Pensées pour Kent Hughes: un fan saoul s'en prend à lui en public

Pensées pour Kent Hughes: un fan saoul s'en prend à lui en public

Par David Garel le 2026-04-09

Le malaise autour de Arber Xhekaj vient de franchir un autre cap. Et cette fois, ça ne se passe ni sur la glace, ni dans un point de presse. Ça se passe dans la vraie vie, devant du monde, sans filtre.

Lors de son passage au balado de Tony Marinaro, Kent Hughes a raconté une scène révélatrice. Une scène qui en dit long sur la pression qui entoure le dossier Xhekaj à Montréal.

Il explique qu’il était en public avec Jeff Gorton quand un partisan, visiblement éméché, est venu directement l’accoster pour lui poser LA question que tout le Québec se pose : pourquoi Xhekaj ne joue pas?

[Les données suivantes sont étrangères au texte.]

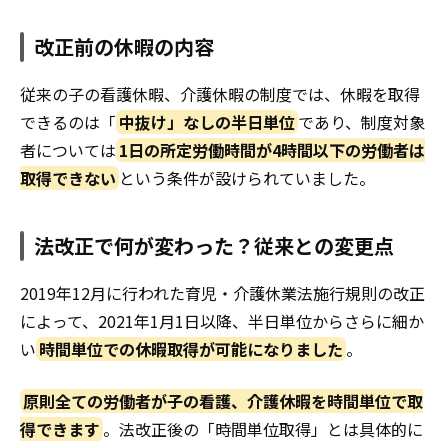
改正前の休暇の内容
従来の子の看護休暇、介護休暇の制度では、休暇を取得
できるのは「
中抜け」なしの半日単位
であり、制度対象
者については
1日の所定労働時間が4時間以下の労働者は
取得できない
という条件が設けられていました。
法改正で何が変わった？従来との変更点
2019年12月に行われた育児・介護休業法施⾏規則の改正
によって、2021年1月1日以降、半日単位からさらに細か
い
時間単位での休暇取得が可能になりました
。
原則全ての労働者が子の看護、介護休暇を時間単位で取
得できます
。法改正後の「時間単位取得」とは具体的に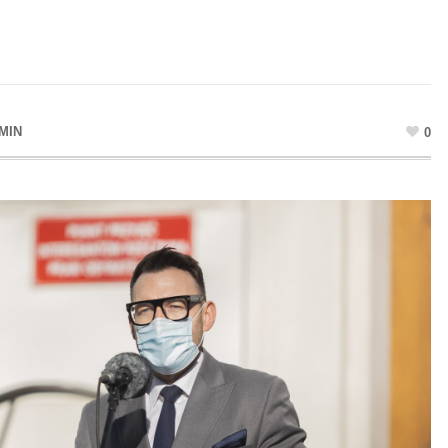
MIN
0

Et le contexte est important. Hughes précise qu’il y avait moins de sécurité autour de lui à ce moment-là, parce que quand Martin St-Louis quitte les lieux, la sécurité diminue aussi.

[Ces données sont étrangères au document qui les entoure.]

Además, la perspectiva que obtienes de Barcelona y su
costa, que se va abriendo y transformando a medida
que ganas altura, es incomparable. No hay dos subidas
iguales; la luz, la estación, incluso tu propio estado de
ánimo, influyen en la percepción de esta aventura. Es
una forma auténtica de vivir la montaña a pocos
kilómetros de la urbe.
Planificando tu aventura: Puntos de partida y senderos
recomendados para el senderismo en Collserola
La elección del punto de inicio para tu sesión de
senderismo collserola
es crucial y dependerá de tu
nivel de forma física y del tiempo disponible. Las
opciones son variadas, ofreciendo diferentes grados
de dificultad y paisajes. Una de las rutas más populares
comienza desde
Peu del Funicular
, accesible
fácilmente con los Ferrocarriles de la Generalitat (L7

Donc soudainement, le DG se retrouve exposé, sans filtre, face à un partisan qui dit tout haut ce que plusieurs pensent tout bas.

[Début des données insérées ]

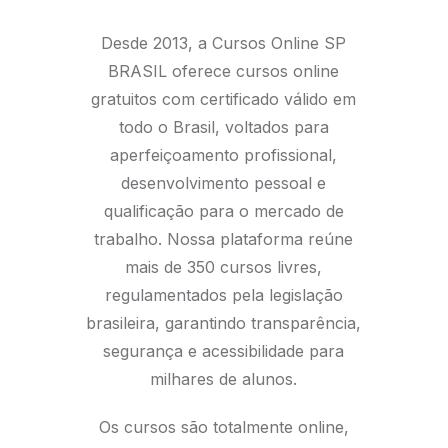
Desde 2013, a Cursos Online SP
BRASIL oferece cursos online
gratuitos com certificado válido em
todo o Brasil, voltados para
aperfeiçoamento profissional,
desenvolvimento pessoal e
qualificação para o mercado de
trabalho. Nossa plataforma reúne
mais de 350 cursos livres,
regulamentados pela legislação
brasileira, garantindo transparência,
segurança e acessibilidade para
milhares de alunos.
Os cursos são totalmente online,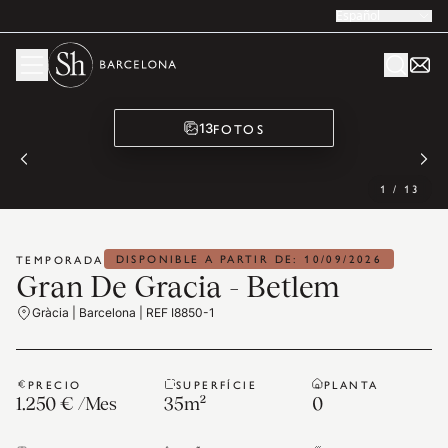
Español
FOTOS
13
1
/
13
DISPONIBLE A PARTIR DE: 10/09/2026
TEMPORADA
Gran De Gracia - Betlem
Gràcia | Barcelona | REF I8850-1
PRECIO
SUPERFÍCIE
PLANTA
1.250 €
/
Mes
35
m²
0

Le fan lui parle en français. Gorton, lui, ne comprend pas vraiment ce qui se passe. Et Hughes, au milieu de tout ça, doit répondre.

Et sa réponse est révélatrice.

Sans jamais contredire son entraîneur, impossible pour un DG, Hughes ramène tout à une question de philosophie.

Il explique qu’il n’y a pas une seule façon de gagner, pas une seule recette. Il donne l’exemple des séries passées, en rappelant que certaines équipes physiques peuvent brasser… mais que ça ne garantit rien.

« Je n’ai pas vu Washington intimider la Caroline en 2e ronde comme ça a été le cas dans notre série. »

Rappelons que la Caroline avait explosé Washington à tous les niveaux.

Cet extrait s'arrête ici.